Обсуждение: update query taking too long

Поиск
Список
Период
Сортировка

update query taking too long

От
Chris
Дата:
Hi all,

I'm trying to do an update of a reasonably large table and it's taking
way too long so I'm trying to work out why and if I need to tweak any
settings to speed it up.

The table is around 3.5 million records.

The query is

update table set domainname=substring(emailaddress from position('@' in
emailaddress));

I've left it running for over 20 minutes and it hasn't finished so I'm
doing something terribly bad but I have no idea what ;)
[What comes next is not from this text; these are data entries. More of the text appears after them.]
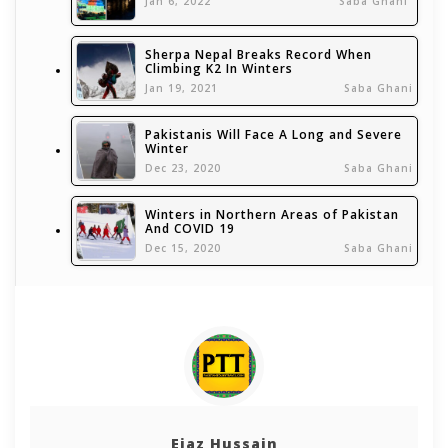
Jan 6, 2022
Saba Ghani
Sherpa Nepal Breaks Record When
Climbing K2 In Winters
Jan 19, 2021
Saba Ghani
Pakistanis Will Face A Long and Severe
Winter
Dec 23, 2020
Saba Ghani
Winters in Northern Areas of Pakistan
And COVID 19
Dec 15, 2020
Saba Ghani
Ejaz Hussain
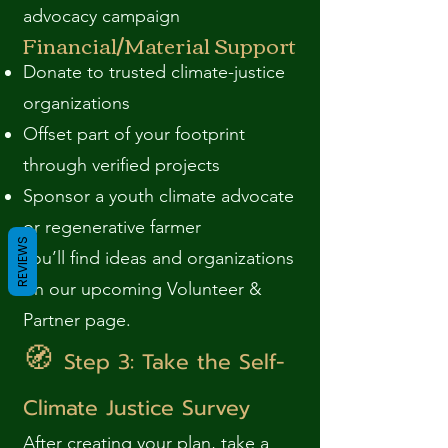
advocacy campaign
Financial/Material Support
Donate to trusted climate-justice
organizations
Offset part of your footprint
through verified projects
Sponsor a youth climate advocate
or regenerative farmer
REVIEWS
You’ll find ideas and organizations
on our upcoming Volunteer &
Partner page.
🧭
Step 3: Take the Self-
Climate Justice Survey
After creating your plan, take a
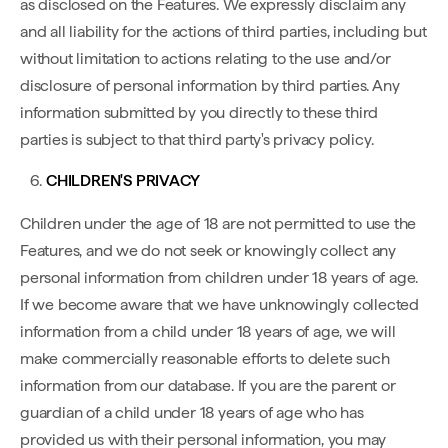
as disclosed on the Features. We expressly disclaim any
and all liability for the actions of third parties, including but
without limitation to actions relating to the use and/or
disclosure of personal information by third parties. Any
information submitted by you directly to these third
parties is subject to that third party's privacy policy.
CHILDREN'S PRIVACY
Children under the age of 18 are not permitted to use the
Features, and we do not seek or knowingly collect any
personal information from children under 18 years of age.
If we become aware that we have unknowingly collected
information from a child under 18 years of age, we will
make commercially reasonable efforts to delete such
information from our database. If you are the parent or
guardian of a child under 18 years of age who has
provided us with their personal information, you may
Maybe there's another way to write the query but I'm not sure how to
make it better.

Most settings are default, I have bumped up shared_buffers a bit to
65536 - I think that works out to 512Meg ? The machine has 2G ram.

Running version 8.1.9.

Any pointers about settings etc are most welcome.

--
Postgresql & php tutorials
http://www.designmagick.com/

Re: update query taking too long

От
"A. Kretschmer"
Дата:
am  Thu, dem 28.06.2007, um 15:03:32 +1000 mailte Chris folgendes:
> Hi all,
>
> I'm trying to do an update of a reasonably large table and it's taking
> way too long so I'm trying to work out why and if I need to tweak any
> settings to speed it up.
>
> The table is around 3.5 million records.
>
> The query is
>
> update table set domainname=substring(emailaddress from position('@' in
> emailaddress));

I think, this is a bad idea.
Because, first, you have 2 columns with nearly identical data
(mailaddres includes the domain and a extra domain field)
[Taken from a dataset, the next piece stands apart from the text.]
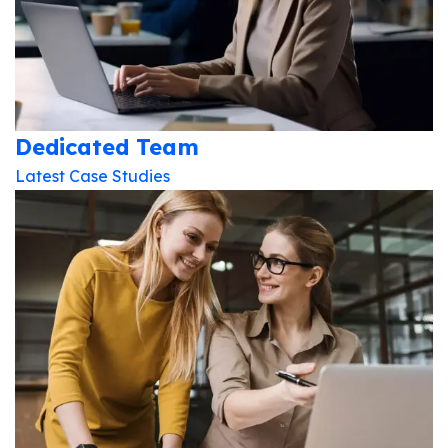
Dedicated Team
Latest Case Studies
Subscribe To The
And, after the UPDATE you have every row twice, because of MVCC: the
live tuple and a dead tuple.


> Any pointers about settings etc are most welcome.

I think, you should better use a VIEW.

CREATE VIEW my_view_on_table as SELECT mailaddres, substring(...) as
domain, ...

or, use the substring(...) in your regular queries instead the extra
column.


Andreas
--
Andreas Kretschmer
Kontakt:  Heynitz: 035242/47150,   D1: 0160/7141639 (mehr: -> Header)
GnuPG-ID:   0x3FFF606C, privat 0x7F4584DA   http://wwwkeys.de.pgp.net

Re: update query taking too long

От
Tom Lane
Дата:
Chris <dmagick@gmail.com> writes:
> I'm trying to do an update of a reasonably large table and it's taking
> way too long so I'm trying to work out why and if I need to tweak any
> settings to speed it up.

Any foreign keys leading to or from that table?
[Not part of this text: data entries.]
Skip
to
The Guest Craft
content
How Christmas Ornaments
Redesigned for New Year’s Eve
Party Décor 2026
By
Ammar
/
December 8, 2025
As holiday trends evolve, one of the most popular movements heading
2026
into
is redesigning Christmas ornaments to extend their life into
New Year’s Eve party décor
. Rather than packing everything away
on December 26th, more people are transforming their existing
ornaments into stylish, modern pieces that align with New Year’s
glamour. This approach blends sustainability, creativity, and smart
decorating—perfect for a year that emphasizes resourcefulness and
3.5 million row updates are not exactly gonna be instantaneous anyway,
but only FK checks or really slow user-written triggers would make it
take upwards of an hour ...

            regards, tom lane

Re: update query taking too long

От
Chris
Дата:
Tom Lane wrote:
> Chris <dmagick@gmail.com> writes:
>> I'm trying to do an update of a reasonably large table and it's taking
>> way too long so I'm trying to work out why and if I need to tweak any
>> settings to speed it up.
>
> Any foreign keys leading to or from that table?

Nope :(

> 3.5 million row updates are not exactly gonna be instantaneous anyway,
> but only FK checks or really slow user-written triggers would make it
> take upwards of an hour ...

No triggers, functions.

Table is pretty basic.

I have a few indexes (one on the primary key, one on emailaddress etc)
but the 'domainname' column is a new one not referenced by any of the
indexes.

FWIW (while the other update is still going in another window):

select SUBSTRING(emailaddress FROM POSITION('@' IN emailaddress)) from
table;
Time: 28140.399 ms

Is there a better way to write the update? I thought about something
like this (but couldn't get it working - guess I don't have the right
syntax):

update t1 set domainname=(select id, SUBSTRING(emailaddress FROM
POSITION('@' IN emailaddress)) from table t2) AS t2 where t1.id=t2.id

--
Postgresql & php tutorials
http://www.designmagick.com/

Re: update query taking too long

От
Chris
Дата:
A. Kretschmer wrote:
> am  Thu, dem 28.06.2007, um 15:03:32 +1000 mailte Chris folgendes:
>> Hi all,
>>
>> I'm trying to do an update of a reasonably large table and it's taking
>> way too long so I'm trying to work out why and if I need to tweak any
>> settings to speed it up.
>>
>> The table is around 3.5 million records.
>>
>> The query is
>>
>> update table set domainname=substring(emailaddress from position('@' in
>> emailaddress));
>
> I think, this is a bad idea.
> Because, first, you have 2 columns with nearly identical data
> (mailaddres includes the domain and a extra domain field)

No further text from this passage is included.